The German E-Sports Federation (ESBD) announced that the German federal government and the German states have agreed on new regulatory changes related to the recently introduced law on immigration for skilled workers that guarantees the possibility of granting an “esports visa” to professionals.
This law will come into force in March 2020
In a press release issued by the ESBD, the president of the German Esports Association, Hans Jagnow, praised the visa, stating:
“The Esports visa will be a huge advantage for events held in Germany. We are the first country to create a visa category dedicated to esports,” he said, adding, “There will be more international esports events expected in Germany.”
What is Esport?
According to the definition adopted by the German eSports Federation:
“eSport is the competition between human players using appropriate video and computer games on different devices and digital platforms according to specific rules.”
This definition was adopted by the Federation at a general meeting held on October 26, 2018, in Hamburg.
In the statutes published on November 26, 2017, Esport was previously defined as:
“Esport is a game similar to a video or computer game, especially on PC and consoles, with specific rules.”
In simple terms, esports should be distinguished from e-sports, as the latter are composed of clubs, sports teams, coaches, leagues, and professional players…
What do you know about the German E-Sports Federation?
eSport-Bund Deutschland, better known as ESBD
It is an organization representing esports in Germany that was founded on November 26, 2017, by 20 teams and clubs of these sports.
As a specialized sports association, it assumes all political and administrative responsibilities of the sports institutions affiliated with esports.

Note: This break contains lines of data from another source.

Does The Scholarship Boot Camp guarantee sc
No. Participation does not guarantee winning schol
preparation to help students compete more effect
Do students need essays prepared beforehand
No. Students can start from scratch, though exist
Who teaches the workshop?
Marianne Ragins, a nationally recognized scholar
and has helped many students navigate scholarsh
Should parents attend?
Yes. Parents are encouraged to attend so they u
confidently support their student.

He is also the official representative for issues and concerns that may arise for clubs and athletes.
Long-term residence visa in Germany for esports professionals:
After the German government and states agreed to grant the first dedicated sports visa in the country in accordance with the new immigration law for skilled workers.
Since March 2020, players and coaches from countries outside the European Union are entitled to a simple procedure to obtain long-term residence in the country.

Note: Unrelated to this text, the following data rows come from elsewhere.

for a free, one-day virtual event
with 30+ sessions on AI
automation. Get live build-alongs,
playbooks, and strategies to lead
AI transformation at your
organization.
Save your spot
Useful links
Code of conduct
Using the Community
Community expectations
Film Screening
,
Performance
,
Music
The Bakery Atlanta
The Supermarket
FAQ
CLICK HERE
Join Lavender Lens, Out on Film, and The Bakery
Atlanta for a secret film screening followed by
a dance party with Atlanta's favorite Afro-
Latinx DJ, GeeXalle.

The procedures also no longer require approval from the Federal Employment Agency.
Conditions for obtaining a permanent residence visa for esports professionals:
For a person to immigrate to Germany as a professional esports player, he or she will have to meet certain requirements such as:
- Not less than 16 years old
- Obtain a professional contract with a German eSports club
- The salary that the athlete will receive as a result of joining the club must not be lower than the minimum wage in Germany.
- Proof of professional activity by the responsible eSports federation.
Regarding these requirements, the German Esports Association has announced that it will establish a simple procedure in this regard and that it will be developed in exchange with the relevant players.
It should be noted that Germany grants short-term visas to e-sports athletes to participate in local and international matches and leagues.
However, this visa is considered by the Federation unsuitable for clubs and teams because it grants a short stay that does not exceed 90 days.
So the long-stay visa came to solve this problem to make these sports progress.
The eSport visa is an example:
The president of the German esports federation Hans Jagnow expressed his joy after the authorities agreed to grant an immigrant visa to Germany for esports professionals.
On this subject, he said on the official website of the Esports Federation:
“Our continuous struggle has paid off. We are convinced that visa problems on esports forums in Germany are now a thing of the past.”
They also added:
“The clear recognition of eSport by the legislator is an important signal in the debate about the non-profit status of the sport.”
Hans Jagnow welcomed the decisions, which he sees as a model to be emulated in other countries to facilitate participation in international esports forums.
Where he said:
“With the recent initiative to make it easier for professional athletes from non-EU countries to enter Germany, the country will be a model for other countries.
Until other countries offer such a visa, the requirements for esports professionals need to be coordinated internationally to allow easy access to tournaments and leagues for athletes around the world.